Beim zweiten Bier gerät man unweigerlich ins stöhnende, ja pathetische Grübeln über die Einsamkeit. Nicht die der Liebeskümmernisse oder des literarischen Papiers, sondern jene, worauf uns der stets warnende García Márquez mit dem regenbogenfarbenen Zeigefinger aller seiner Fiktionen aufmerksam macht: die Einsamkeit als das absolute Gegenteil zur menschlichen Solidarität. Doch werden in den vielen Gratulationen voll guter Wünsche, die das wundersamste Geburtstagskind Lateinamerikas an seinem 80. Ehrentag aus aller Munde und in allen Sprachen zu hören bekommen wird, keine der von ihm sein Leben lang erträumten, fröhlichen Botschaften über einen „gerechten Frieden“ und über eine wahre Nächstenliebe einen Platz finden. Die Realität bestraft diese Utopien des Phantasten mit Hohn: Wie in den vergangenen, so stehen auch in den nächsten Jahren die Chancen des Menschen auf Menschlichkeit schlecht. Die uns pünktlich zum Abendbrot servierten Nachrichten lassen nicht selten die erbarmungslosen Albträume des Johannes auf Patmos wie blasse Sittenbilder einer Zeit erscheinen, die wir die unsere nennen. Unter diesen niedrigen Umständen ist die fatale Anziehungskraft der Hoffnungslosigkeit manches Mal stärker als „die Schönheit der gelben Rosen“. Aber Trübsal blasen an des Meisters Geburtstag wäre ja ein Unding.

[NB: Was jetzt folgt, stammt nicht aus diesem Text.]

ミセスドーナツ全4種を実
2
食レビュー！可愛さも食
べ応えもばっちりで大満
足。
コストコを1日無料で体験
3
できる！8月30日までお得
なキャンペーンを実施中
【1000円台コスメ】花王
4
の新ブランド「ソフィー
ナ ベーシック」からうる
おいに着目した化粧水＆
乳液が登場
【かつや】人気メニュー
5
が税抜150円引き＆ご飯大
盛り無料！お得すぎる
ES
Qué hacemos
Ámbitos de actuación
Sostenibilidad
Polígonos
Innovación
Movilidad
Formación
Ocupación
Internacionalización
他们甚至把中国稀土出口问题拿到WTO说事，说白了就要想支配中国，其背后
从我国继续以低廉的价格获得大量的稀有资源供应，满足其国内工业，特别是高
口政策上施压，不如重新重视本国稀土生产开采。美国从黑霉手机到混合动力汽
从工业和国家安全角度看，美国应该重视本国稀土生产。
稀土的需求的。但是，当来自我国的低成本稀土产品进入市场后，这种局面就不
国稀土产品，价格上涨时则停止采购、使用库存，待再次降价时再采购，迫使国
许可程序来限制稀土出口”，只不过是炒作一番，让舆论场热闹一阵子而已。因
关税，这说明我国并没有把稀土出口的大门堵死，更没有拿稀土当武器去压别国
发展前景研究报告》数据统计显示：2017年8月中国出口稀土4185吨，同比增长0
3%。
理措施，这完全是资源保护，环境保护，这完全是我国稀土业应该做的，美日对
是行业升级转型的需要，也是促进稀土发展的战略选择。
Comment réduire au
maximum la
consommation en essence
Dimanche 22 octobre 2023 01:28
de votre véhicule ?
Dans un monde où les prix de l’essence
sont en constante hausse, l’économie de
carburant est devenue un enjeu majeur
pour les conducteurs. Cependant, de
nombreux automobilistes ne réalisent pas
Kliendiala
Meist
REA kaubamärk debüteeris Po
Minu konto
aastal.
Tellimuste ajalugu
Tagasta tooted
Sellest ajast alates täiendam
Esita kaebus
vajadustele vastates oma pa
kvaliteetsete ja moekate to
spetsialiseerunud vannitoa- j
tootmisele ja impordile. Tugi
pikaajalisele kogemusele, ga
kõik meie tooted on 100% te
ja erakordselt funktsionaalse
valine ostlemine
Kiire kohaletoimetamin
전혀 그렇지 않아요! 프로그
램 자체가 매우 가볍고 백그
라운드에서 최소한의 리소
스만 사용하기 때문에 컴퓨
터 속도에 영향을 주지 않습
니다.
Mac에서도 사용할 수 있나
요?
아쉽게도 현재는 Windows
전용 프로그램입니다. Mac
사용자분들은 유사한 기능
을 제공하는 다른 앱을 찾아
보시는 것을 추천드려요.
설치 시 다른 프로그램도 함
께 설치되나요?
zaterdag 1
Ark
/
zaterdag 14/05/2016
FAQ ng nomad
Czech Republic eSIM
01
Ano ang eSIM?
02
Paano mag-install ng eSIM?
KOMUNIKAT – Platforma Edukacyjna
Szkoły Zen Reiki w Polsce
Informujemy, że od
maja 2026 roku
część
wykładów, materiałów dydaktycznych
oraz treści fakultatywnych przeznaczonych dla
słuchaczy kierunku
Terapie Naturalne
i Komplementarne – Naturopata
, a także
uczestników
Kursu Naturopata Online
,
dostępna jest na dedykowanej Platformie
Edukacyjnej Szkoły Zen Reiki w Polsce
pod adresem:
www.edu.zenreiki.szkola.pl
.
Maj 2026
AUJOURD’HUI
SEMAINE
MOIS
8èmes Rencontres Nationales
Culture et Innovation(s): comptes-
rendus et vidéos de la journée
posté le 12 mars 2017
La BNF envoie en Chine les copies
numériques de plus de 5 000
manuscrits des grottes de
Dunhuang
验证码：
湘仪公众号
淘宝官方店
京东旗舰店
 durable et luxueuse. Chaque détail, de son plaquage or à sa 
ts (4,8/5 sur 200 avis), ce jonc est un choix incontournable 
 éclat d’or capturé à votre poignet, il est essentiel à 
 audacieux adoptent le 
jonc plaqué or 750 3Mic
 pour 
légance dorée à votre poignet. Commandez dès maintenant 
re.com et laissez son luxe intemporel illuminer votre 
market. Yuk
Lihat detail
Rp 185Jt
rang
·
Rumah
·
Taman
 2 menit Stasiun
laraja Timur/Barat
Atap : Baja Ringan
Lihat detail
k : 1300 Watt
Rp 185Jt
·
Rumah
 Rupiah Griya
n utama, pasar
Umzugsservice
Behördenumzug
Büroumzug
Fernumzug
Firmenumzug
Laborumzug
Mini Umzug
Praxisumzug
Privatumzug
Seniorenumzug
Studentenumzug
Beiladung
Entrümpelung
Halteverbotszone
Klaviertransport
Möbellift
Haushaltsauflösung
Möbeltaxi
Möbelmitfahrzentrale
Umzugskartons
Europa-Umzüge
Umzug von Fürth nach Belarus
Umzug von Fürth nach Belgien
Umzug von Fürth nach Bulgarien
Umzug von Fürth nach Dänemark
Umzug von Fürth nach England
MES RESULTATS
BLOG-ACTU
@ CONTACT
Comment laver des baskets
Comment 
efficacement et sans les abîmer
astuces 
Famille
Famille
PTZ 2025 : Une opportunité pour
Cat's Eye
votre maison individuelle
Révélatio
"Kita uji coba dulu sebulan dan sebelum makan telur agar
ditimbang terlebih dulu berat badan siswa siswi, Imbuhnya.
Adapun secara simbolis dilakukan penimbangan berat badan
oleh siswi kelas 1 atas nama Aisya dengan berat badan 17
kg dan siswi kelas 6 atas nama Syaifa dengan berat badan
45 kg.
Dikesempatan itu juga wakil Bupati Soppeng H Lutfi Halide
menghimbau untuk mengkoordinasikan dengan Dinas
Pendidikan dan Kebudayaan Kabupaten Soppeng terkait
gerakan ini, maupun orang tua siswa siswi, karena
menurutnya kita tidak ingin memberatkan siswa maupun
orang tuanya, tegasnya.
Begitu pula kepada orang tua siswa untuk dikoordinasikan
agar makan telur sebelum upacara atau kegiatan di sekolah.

Man bestellt also ein drittes Bier und blättert im Kopf gemächlich in seinen Büchern weiter. Und ein milder, nach Guayaba und Morgengrau riechender Wind weht die düsteren Gedanken sacht fort. Natürlich können dieselben Seiten ein anderes Mal auch nach Scheiße und ewiger Verdammnis riechen, schließlich sind das „Spiegelbild und Spiegelung“ Lateinamerikas. Für eine Weile bleibt man da noch beim vorletzten Bier, und obwohl alles über ihn bereits mehrmals gesagt worden ist, versucht man trotzig ein gediegenes Dankeswort für den Meister zu finden. Eines wie dieses, zum Beispiel: „Und in jener Zeit / kam die Geburtsstunde eines Vulkans, / eines Bergs, der Feuer spie; / genau gesagt spie der Vulkan / nicht Feuer, sondern Träume / an den Hängen von Kolumbien; / seinem magischen Mund entströmten / die Märchen aus tausendundeiner Nacht, / die große Eruption meiner Zeit: / In den Erfindungen aus Ton, / schmutzig von Lava und Lehm, / wurden zu ewigem Leben erweckt / viele Menschen aus Fleisch und Blut.“ Schade nur, dass dies zuerst Pablo Neruda eingefallen ist, nachdem er „Hundert Jahre Einsamkeit“ gelesen hat. In Wirklichkeit ist das Einzige, was einem einfällt, die besorgte Frage an den Meister, wann sein nächstes Buch endlich da sein wird.